[Collection entries]
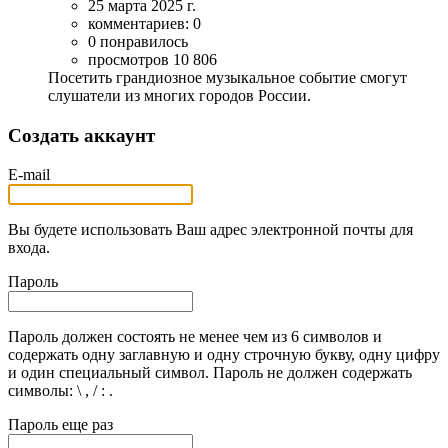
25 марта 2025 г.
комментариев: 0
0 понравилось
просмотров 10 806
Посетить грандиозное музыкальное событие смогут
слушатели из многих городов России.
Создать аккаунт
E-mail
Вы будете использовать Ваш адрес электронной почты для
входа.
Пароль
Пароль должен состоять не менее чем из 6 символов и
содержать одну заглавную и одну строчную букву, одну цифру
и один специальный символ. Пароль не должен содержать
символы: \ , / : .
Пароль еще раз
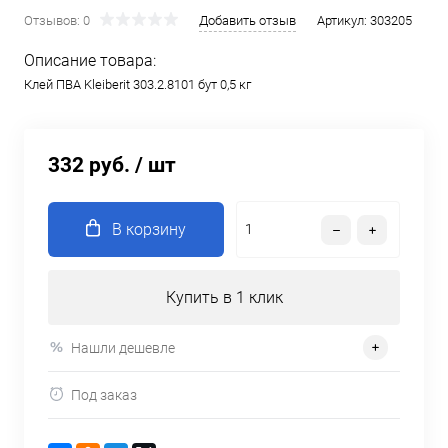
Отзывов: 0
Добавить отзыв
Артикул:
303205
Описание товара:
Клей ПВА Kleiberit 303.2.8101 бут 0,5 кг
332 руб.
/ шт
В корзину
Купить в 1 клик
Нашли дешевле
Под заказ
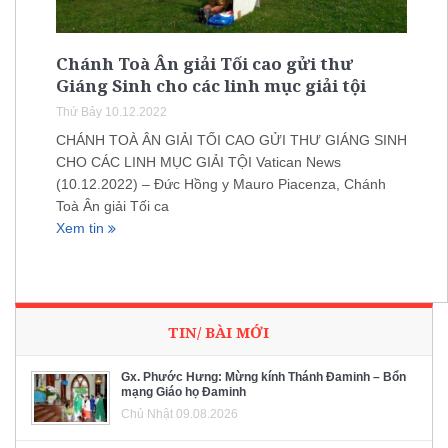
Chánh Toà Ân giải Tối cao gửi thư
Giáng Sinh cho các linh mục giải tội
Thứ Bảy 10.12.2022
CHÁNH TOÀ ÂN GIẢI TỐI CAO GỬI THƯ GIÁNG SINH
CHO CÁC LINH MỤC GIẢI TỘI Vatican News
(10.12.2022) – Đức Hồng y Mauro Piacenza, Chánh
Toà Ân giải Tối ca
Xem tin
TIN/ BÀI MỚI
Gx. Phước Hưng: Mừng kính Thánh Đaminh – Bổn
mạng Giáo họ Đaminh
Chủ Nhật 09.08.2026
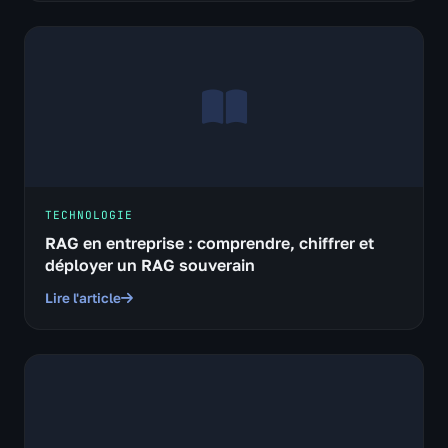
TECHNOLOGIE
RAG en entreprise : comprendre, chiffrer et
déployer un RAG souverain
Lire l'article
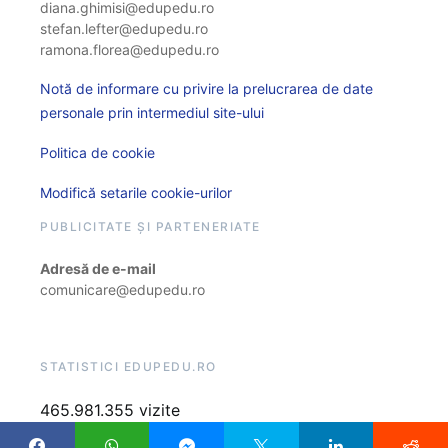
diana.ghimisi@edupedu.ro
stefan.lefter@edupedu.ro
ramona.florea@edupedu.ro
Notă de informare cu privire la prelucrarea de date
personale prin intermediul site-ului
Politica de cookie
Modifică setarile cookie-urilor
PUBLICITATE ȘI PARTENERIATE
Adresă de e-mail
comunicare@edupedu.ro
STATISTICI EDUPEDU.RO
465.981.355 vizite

Exercise details
Using the records above, please retype only the run of lines from the line holding "diana.ghimisi@edupedu.ro" through the last line, both ends included.

Solution
diana.ghimisi@edupedu.ro
stefan.lefter@edupedu.ro
ramona.florea@edupedu.ro
Notă de informare cu privire la prelucrarea de date
personale prin intermediul site-ului
Politica de cookie
Modifică setarile cookie-urilor
PUBLICITATE ȘI PARTENERIATE
Adresă de e-mail
comunicare@edupedu.ro
STATISTICI EDUPEDU.RO
465.981.355 vizite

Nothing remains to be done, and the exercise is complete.